New knowledge about the world’s rarest element
A new study in highly ranked Nature Communications conveys significant knowledge about the radioactive element astatine, one of the world’s rarest elements.
The Earth’s crust contains only 70 milligrams of astatine, so the element is extremely rare. Now, however, researchers at the University of Gothenburg have succeeded in producing negative ions of astatine in the particle accelerator at the CERN laboratory, enabling them to study the element in more detail.
“Though the amounts we have obtained are very small, we can now fundamentally clarify and describe how the astatine atom works,” says Dag Hanstorp, professor of atomic physics at the University of Gothenburg.
“Astatine is not only rare, but also difficult to produce and retain because it decays quickly,” says Julia Karls, a doctoral student at the University of Gothenburg’s Department of Physics, who built the new detector called GANDALPH (Gothenburg Anion Detector for Affinity Measurements by Laser) that was used for the measurements.
Rare element in nature
In experiments, Dag Hanstorp and his colleagues used a proton beam to bombard the element thorium and form several other elements. One of them is astatine, which subsequently was separated from the other elements so it could be studied more closely.
“We have been working with the new detector at CERN, which was first tested on negative ions of the element iodine to see if it worked. We then proceeded with astatine,” says Hanstorp.
Because astatine is such a rare element, researchers have known very little about its chemical properties until now.
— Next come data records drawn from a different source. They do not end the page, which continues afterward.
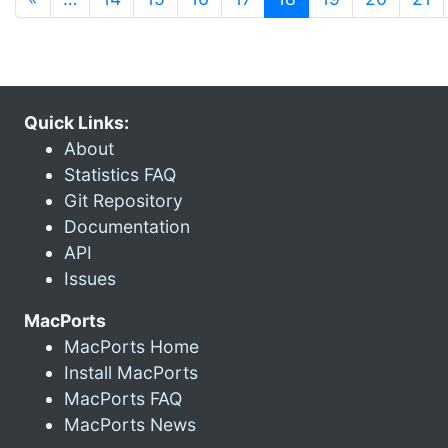
Quick Links:
About
Statistics FAQ
Git Repository
Documentation
API
Issues
MacPorts
MacPorts Home
Install MacPorts
MacPorts FAQ
MacPorts News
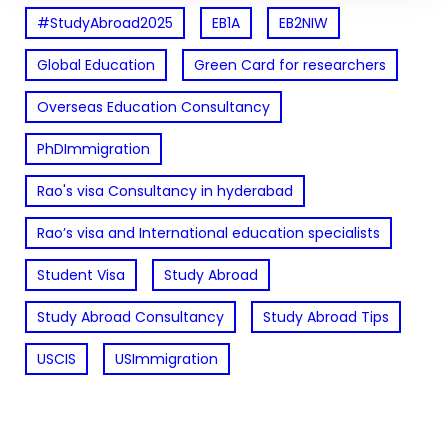
#StudyAbroad2025
EB1A
EB2NIW
Global Education
Green Card for researchers
Overseas Education Consultancy
PhDImmigration
Rao's visa Consultancy in hyderabad
Rao’s visa and International education specialists
Student Visa
Study Abroad
Study Abroad Consultancy
Study Abroad Tips
USCIS
USImmigration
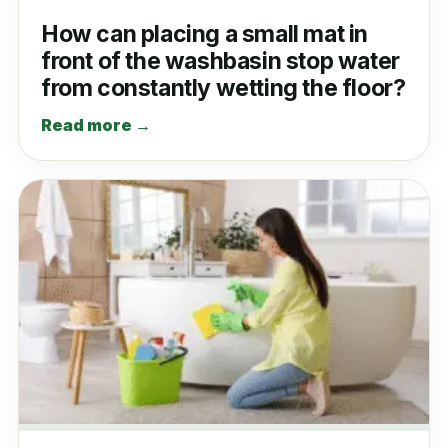
How can placing a small mat in
front of the washbasin stop water
from constantly wetting the floor?
Read more →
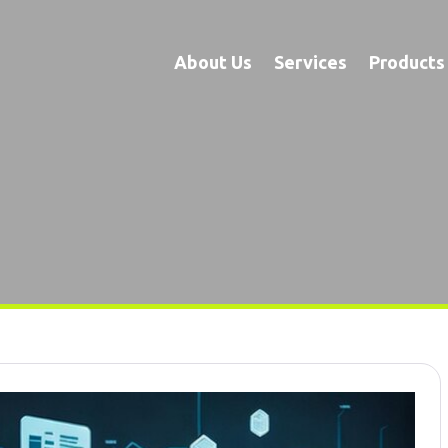
About Us
Services
Products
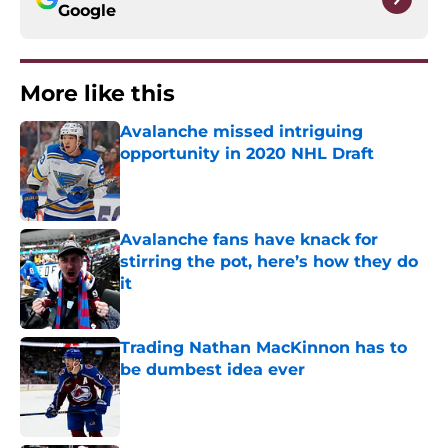
Google
More like this
Avalanche missed intriguing
opportunity in 2020 NHL Draft
Published by on Invalid Date
Avalanche fans have knack for
stirring the pot, here’s how they do
it
Published by on Invalid Date
Trading Nathan MacKinnon has to
be dumbest idea ever
Published by on Invalid Date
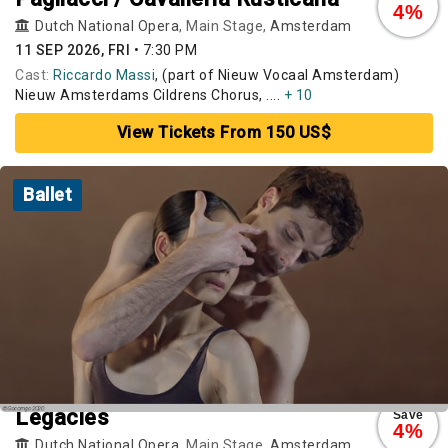
4%
Dutch National Opera
, Main Stage,
Amsterdam
11 SEP 2026, FRI
•
7:30 PM
Cast:
Riccardo Massi
, (part of Nieuw Vocaal Amsterdam)
Nieuw Amsterdams Cildrens Chorus, ....
+ 10
View Tickets From 150 US$
Ballet
Legacies
Save
4%
Dutch National Opera
, Main Stage,
Amsterdam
“We have been working towards this for five years and have finally managed to produce a result! This is the first time we have succeeded in performing this type of experiment on a radioactive element, and with these results we are paving the way for measuring elements that are heavier than astatine,” says Julia Karls.
“This is a breakthrough,” says Hanstorp.
A radioactive semimetal
Astatine is a semimetallic radioactive element belonging to the halogen group. There are four naturally occurring isotopes. These exist only in radioactive form, and they all have a short half-life. Through these studies, the researchers have now collected basic information on how astatine works at the atomic level.
“Electron affinity along with the ionization potential, which has also been measured at CERN, allows us to calculate the electronegativity of the element, which describes how it behaves chemically,” says Karls.
“We can provide the basic chemistry, something that can be useful in other research,” says Hanstorp.
These new insights can be used in cancer research
Astatine can be used in the treatment of ovarian cancer by linking the radioactive isotope astatine-211, which has a half-life[a1] of seven hours, to an antibody that attaches to cancer cells. Research in this field is being done by the Targeted Alpha Therapy (TAT) research team, which is based at the University of Gothenburg and Sahlgrenska University Hospital in Gothenburg.
“What makes this so compelling is the ability to use astatine to destroy metastases so small they cannot be detected or treated otherwise,” says Karls.